What do the wild, young, apocalyptic
warriors of the Mideast know of the old taboo?
***
To Iran, and the negotiations:
What is needed is a deal that keeps
Iran from developing nuclear weapons, period. A bad deal will be worse and more
dangerous than no deal. A bad deal will—perhaps—slow the deadly project, not
end it.
None of the reporting out of
Lausanne has suggested that a helpful agreement would emerge. Tuesday’s
deadline for production of a basic framework was missed; on Thursday, a
framework, the contents of which were not revealed, was announced. But
President Obama is not known as a good negotiator. He and his White House have
given the impression that they want a deal too much—they need the win. It isn’t
good when you let the people on the other side know how much you need it.
Meanwhile there were interesting
journalistic reflections from left and right. The headline on Ari Shavit’s
April 2 piece in Haaretz, the liberal Israeli newspaper, called the talks a
“march of folly.” Past sanctions on Iran cratered their economy and forced them
to the table, but now, from a position of weakness, he wrote, they are
“overcoming the West” with “cunning” and “resolve.” Signs point to a bad deal
in June and a bad deal will be dangerous.
K.T. McFarland, writing online for
Fox News this week, opposed the talks from a different angle. The
“neoconservatives who believe the only way to stop Iran’s bomb is to bomb Iran”

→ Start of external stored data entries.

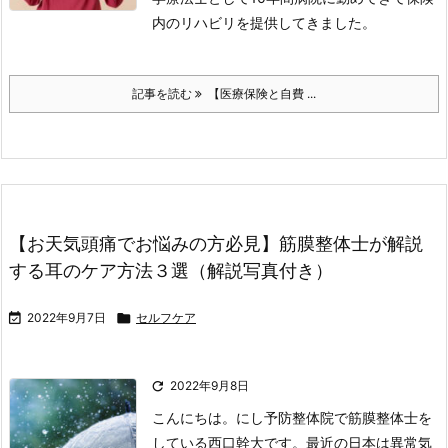
内のリハビリを提供してきました。
記事を読む
【医療保険と自費 ...
【お天気頭痛でお悩みの方必見】筋膜整体士が解説
する耳のケア方法３選（解説写真付き）

2022年9月7日

セルフケア

2022年9月8日
こんにちは。にし予防整体院で筋膜整体士を
している西口幹大です。
最近の日本は異常気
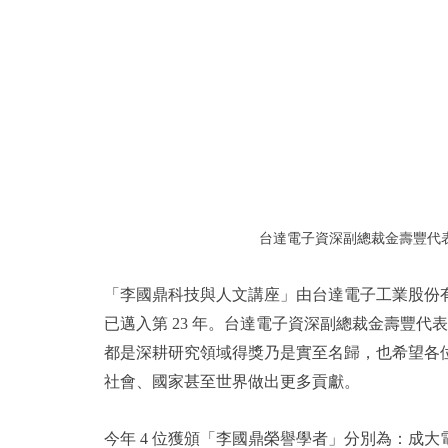
台達電子資深副總裁金壽豐代
「李國鼎科技與人文講座」由台達電子工業股份
已邁入第 23 年。台達電子資深副總裁金壽豐
都是深耕研究領域得獎乃是實至名歸，也希望各
社會、國家甚至世界做出更多貢獻。
今年 4 位獲頒「李國鼎榮譽學者」分別為：成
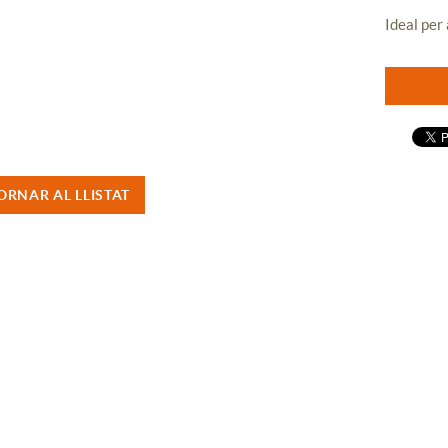
Ideal per
ORNAR AL LLISTAT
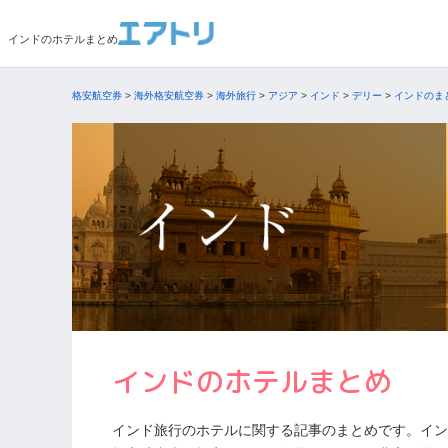
インドのホテルまとめ
格安航空券
>
海外格安航空券
>
海外旅行
>
アジア
>
インド
>
デリー
>
インドのま
インドのホテルまとめ
インド旅行のホテルに関する記事のまとめです。イン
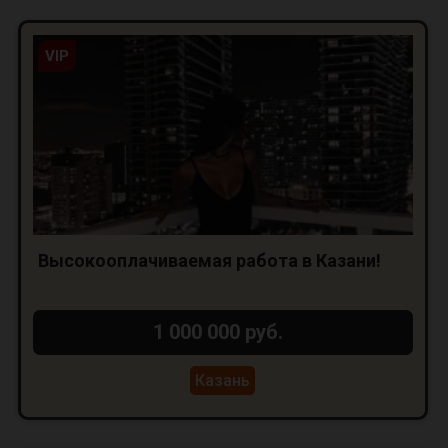
VIP
Высокооплачиваемая работа в Казани!
1 000 000 руб.
Казань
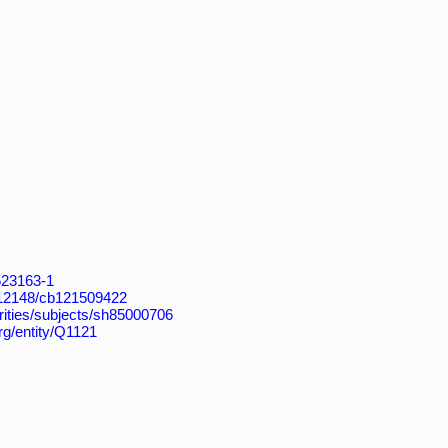
4523163-1
k:/12148/cb121509422
horities/subjects/sh85000706
rg/entity/Q1121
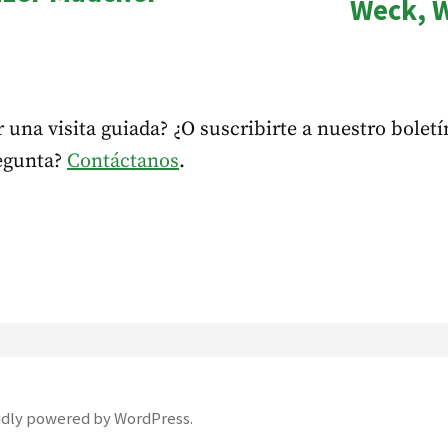
Weck, 
 una visita guiada? ¿O suscribirte a nuestro boletí
regunta?
Contáctanos
.
dly powered by WordPress
.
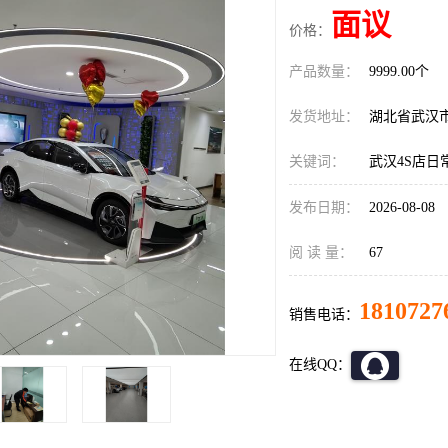
面议
价格：
产品数量：
9999.00个
发货地址：
湖北省武汉
关键词：
武汉4S店日
发布日期：
2026-08-08
阅 读 量：
67
1810727
销售电话：
在线QQ：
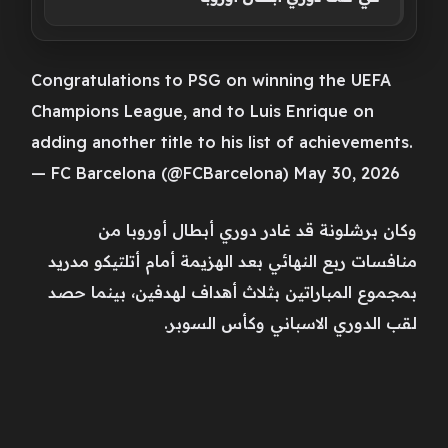
Congratulations to PSG on winning the UEFA
Champions League, and to Luis Enrique on
adding another title to his list of achievements.
— FC Barcelona (@FCBarcelona) May 30, 2026
وكان برشلونة قد غادر دوري أبطال أوروبا من
منافسات ربع النهائي بعد الهزيمة أمام أتلتيكو مدريد
بمجموع المباراتين بثلاث أهداف لهدفين، بينما حصد
لقب الدوري الاسباني وكأس السوبر.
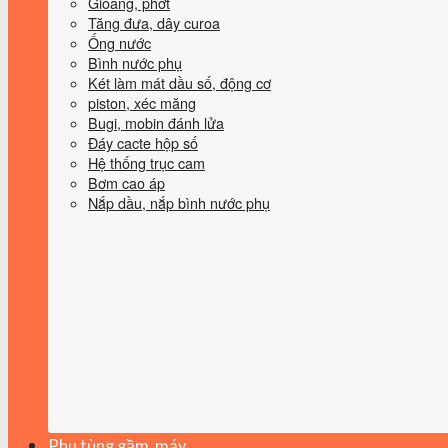
Gioăng, phớt
Tăng đưa, dây curoa
Ống nước
Bình nước phụ
Két làm mát dầu số, động cơ
piston, xéc măng
Bugi, mobin đánh lửa
Đáy cacte hộp số
Hệ thống trục cam
Bơm cao áp
Nắp dầu, nắp bình nước phụ
Phụ tùng gầm, máy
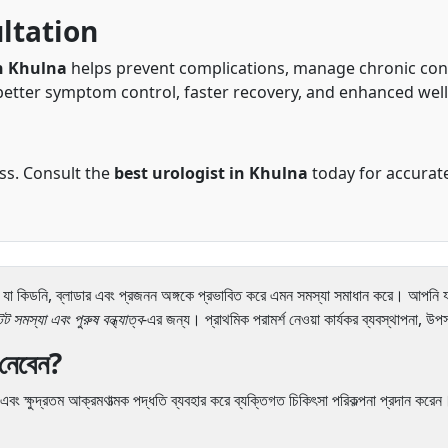
ultation
in Khulna
helps prevent complications, manage chronic con
better symptom control, faster recovery, and enhanced well
ess. Consult the
best urologist in Khulna
today for accurate
রিত, যা কিডনি, ব্লাডার এবং প্রজনন অঙ্গকে প্রভাবিত করে এমন সমস্যা সমাধান করে। আপনি 
ট সমস্যা এবং পুরুষ বন্ধ্যাত্ব
-এর জন্য। প্রাথমিক পরামর্শ নেওয়া কার্যকর ব্যবস্থাপনা, উপ
 নেবেন?
এবং ক্ষুদ্রতম আক্রমণাত্মক পদ্ধতি ব্যবহার করে ব্যক্তিগত চিকিৎসা পরিকল্পনা প্রদান করেন। লক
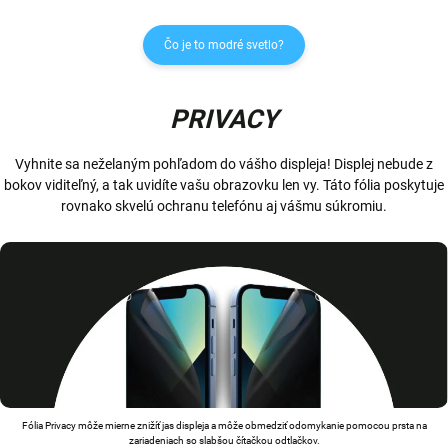
Čo je to modré svetlo?
PRIVACY
Vyhnite sa neželaným pohľadom do vášho displeja! Displej nebude z
bokov viditeľný, a tak uvidíte vašu obrazovku len vy. Táto fólia poskytuje
rovnako skvelú ochranu telefónu aj vášmu súkromiu.
Fólia Privacy môže mierne znižíť jas displeja a môže obmedziť odomykanie pomocou prsta na
zariadeniach so slabšou čítačkou odtlačkov.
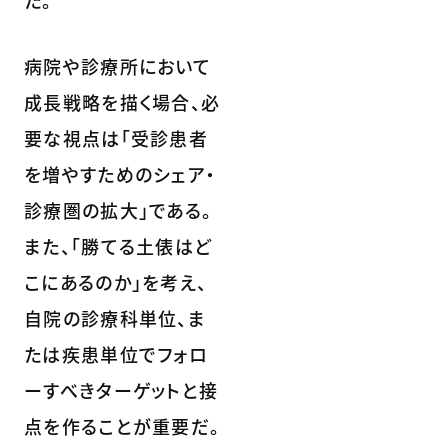
た。
病院や診療所において
成長戦略を描く場合、必
要な視点は「受診患者
を増やすためのシェア・
診療圏の拡大」である。
また、「勝てる土俵はど
こにあるのか」を考え、
自院の診療科単位、ま
たは疾患単位でフォロ
ーすべきターゲットと接
点を作ることが重要だ。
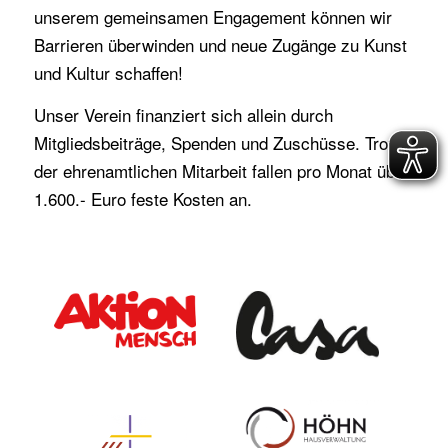
unserem gemeinsamen Engagement können wir
Barrieren überwinden und neue Zugänge zu Kunst
und Kultur schaffen!
Unser Verein finanziert sich allein durch
Mitgliedsbeiträge, Spenden und Zuschüsse. Trotz
der ehrenamtlichen Mitarbeit fallen pro Monat über
1.600.- Euro feste Kosten an.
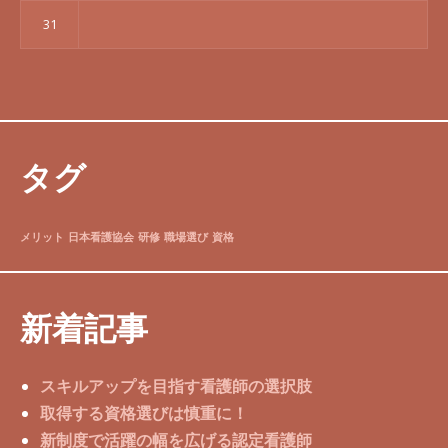
31
タグ
メリット
日本看護協会
研修
職場選び
資格
新着記事
スキルアップを目指す看護師の選択肢
取得する資格選びは慎重に！
新制度で活躍の幅を広げる認定看護師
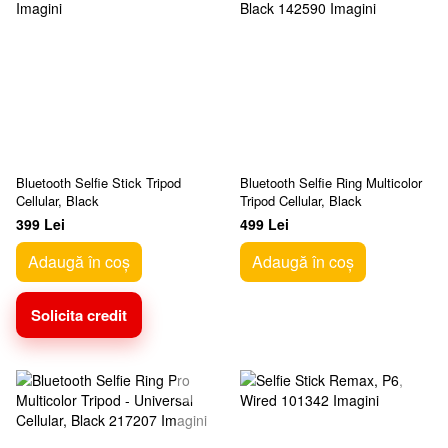
Bluetooth Selfie Stick Tripod
Bluetooth Selfie Ring Multicolor
Cellular, Black
Tripod Cellular, Black
399 Lei
499 Lei
Adaugă în coș
Adaugă în coș
Solicita credit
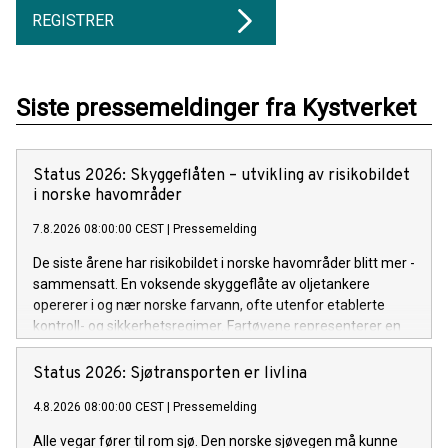
REGISTRER
Siste pressemeldinger fra Kystverket
Status 2026: Skyggeflåten – utvikling av risikobildet
i ­norske ­havområder
7.8.2026 08:00:00 CEST
|
Pressemelding
De siste årene har risikobildet i norske havområder blitt mer ­
sammensatt. En voksende skyggeflåte av oljetankere
opererer i og nær norske farvann, ofte utenfor etablerte
kontroll- og sikkerhets­regimer. Fartøyene representerer en
forhøyet risiko som utfordrer sikkerheten og miljøet i
europeiske farvann. Dette er en ny normal som vi må
Status 2026: Sjøtransporten er livlina
tilpasse oss og som vi følger nøye med på utviklingen av.
4.8.2026 08:00:00 CEST
|
Pressemelding
Alle vegar fører til rom sjø. Den norske sjøvegen må kunne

are wrong, she said, as is President Obama when he says the choice is a deal or
war. “Our policy . . . should not be Obama-style capitulation or Bush-style
war,” but increasing political pressure through increased economic sanctions.
More than 70% of Iranians are under age 30, Ms. McFarland noted. “How long will
they tolerate being ruled by a handful of 80-year-old mullahs who have pushed
their economy into free fall?”
Everything about the talks has had
the look of a bad deal, one that will not stop Iran’s nuclear ambitions but
will allow that nation, in Mr. Shavit’s words, to “cast a giant shadow on world
peace.”
Mr. Obama should have walked when
Tuesday’s deadline failed to hold. Absent an ultimate deal, something good can
always happen down the road. With a bad final deal nothing good will happen,
and bad things will surely follow.
In the end he should toughen the sanctions
and wait out the mullahs. No one in America would be angry. Most would think
“Wow, if he walked, it must have been a terrible deal—give him credit
for trying!” Everyone else would be relieved.
That would enhance his
foreign-policy legacy. That would be a win.